Why Pet Food Acquisitions Are On the Rise Among Meat and Poultry Brands

Though pet food vastly differs from human food, the business is strikingly similar and intertwined, with mergers and acquisitions taking place year-round.

The COVID-19 pandemic influenced 47 percent of new dog adoptions, so it’s only logical that big food brands would start making acquisitions of their own. Specifically, meat and poultry brands, along with some “human food” brands, are acquiring pet food businesses. In 2020 alone, there were 27 pet food industry mergers and acquisitions, but recently, one meat and poultry giant ventured into pet food. So, why now?

In June, BRF, Brazil’s largest producer of animal protein and exporter of poultry, purchased two pet food companies in one month. BRF’s first acquisition was Brazilian pet food company Hercosul, with the intent of diversifying its revenue stream and becoming one of the largest and most relevant players in the pet food market by 2025, according to Reuters.

To prove that intention further, BRF purchased another pet food producer, Mogiana Alimentos, just one week later. With those acquisitions, BRF has secured ten percent of the Brazilian pet food market. While the company has no immediate plans for further pet food acquisitions, BRF was attracted to Brazil’s pet food market because of its continued growth. The segment has been rising for more than a decade now, surpassing Japan as the second largest market after the US.


Related: Sysco Sues JBS, Tyson Foods and Others for Alleged Price-Fixing of Pork


As the largest pet food market, many American companies are also venturing in and out of pet food. For example, Tyson, the world’s second largest processor of chicken, beef and pork, debuted its line of pet food products, True Meals, under the brand Tyson Pet Products. However, the company recently sold its pet food business to General Mills for $1.2 billion, proving that meat and poultry brands are not the only ones looking to diversify their portfolios.

Aside from diversification, there are a few main motives for big food players to foray into pet food. The first is natural integration into existing supply chains. When Tyson created its pet food division, it likely saw an integration of its vertical supply chain and e-commerce capabilities. Not to mention with the COVID-19 pandemic boosting e-commerce sales, it’s no surprise that some pet food acquisitions, including Bullymake and MiracleCorp, involve online pet retailers or direct-to-consumer (DTC) subscription services for pet owners.

Secondly, companies can draw from their current food businesses to use as ingredients in pet foods rather than selling byproducts to other pet food companies. BRF likely saw the same opportunity, not only with its high level of chicken and turkey production but also its compound feed (feed produced based on animals’ different growth stages) business. It can also upcycle leftover food that may have otherwise gone to waste or transported elsewhere, which is a growing trend among pet food producers. 
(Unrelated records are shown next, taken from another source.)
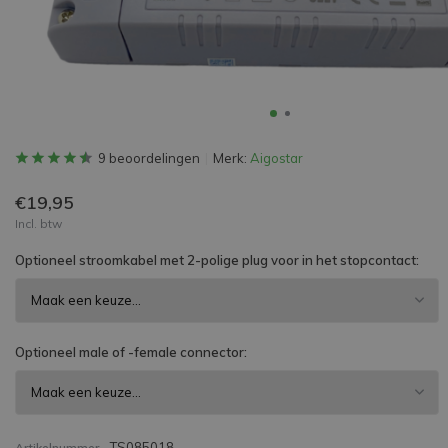
9 beoordelingen
Merk:
Aigostar
€19,95
Incl. btw
Optioneel stroomkabel met 2-polige plug voor in het stopcontact:
Optioneel male of -female connector:
TS085018
Artikelnummer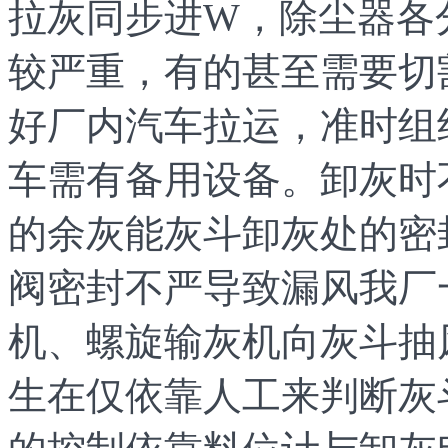
拉灰同步进W，除尘器各
较严重，有的甚至需要切
好厂内汽车拉运，准时组
车需有备用设备。卸灰时
的余灰能灰斗卸灰处的密
阀密封不严导致漏风我厂
机、螺旋输灰机向灰斗抽
生在仅依靠人工来判断灰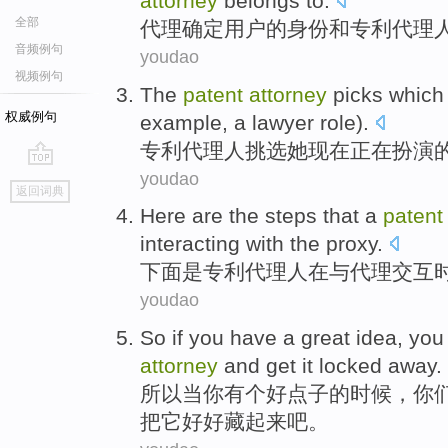
attorney
belongs
to.
全部
代理
确定
用户
的身份
和
专利
代理
音频例句
youdao
视频例句
The
patent
attorney
picks which
权威例句
example
,
a lawyer
role
).
专利
代理人
挑选
她
现在
正在
扮演
youdao
go
返回词典
top
Here are
the
steps
that
a
patent
interacting
with
the proxy
.
下面
是
专利
代理人
在
与
代理
交互
youdao
So
if
you
have
a
great
idea
,
you
attorney
and get
it
locked
away.
所以
当
你
有
个
好
点子
的时候，
你
把
它
好好藏起来吧。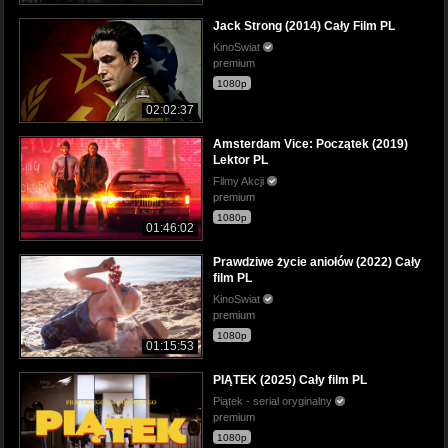
Jack Strong (2014) Cały Film PL
KinoSwiat
premium
1080p
02:02:37
Amsterdam Vice: Początek (2019)
Lektor PL
Filmy Akcji
premium
1080p
01:46:02
Prawdziwe życie aniołów (2022) Cały
film PL
KinoSwiat
premium
1080p
01:15:53
PIĄTEK (2025) Cały film PL
Piątek - serial oryginalny
premium
1080p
While the pet food market is emerging from the pandemic with exponential growth and forecasts point to it continuing, there are still many factors at play. Even though Tyson’s pet food business was successful, it still sold the segment to focus on its core business. One thing that is likely certain is that the pet food market will continue to attract investors and buyers from the human food industry, in meat and poultry, or otherwise.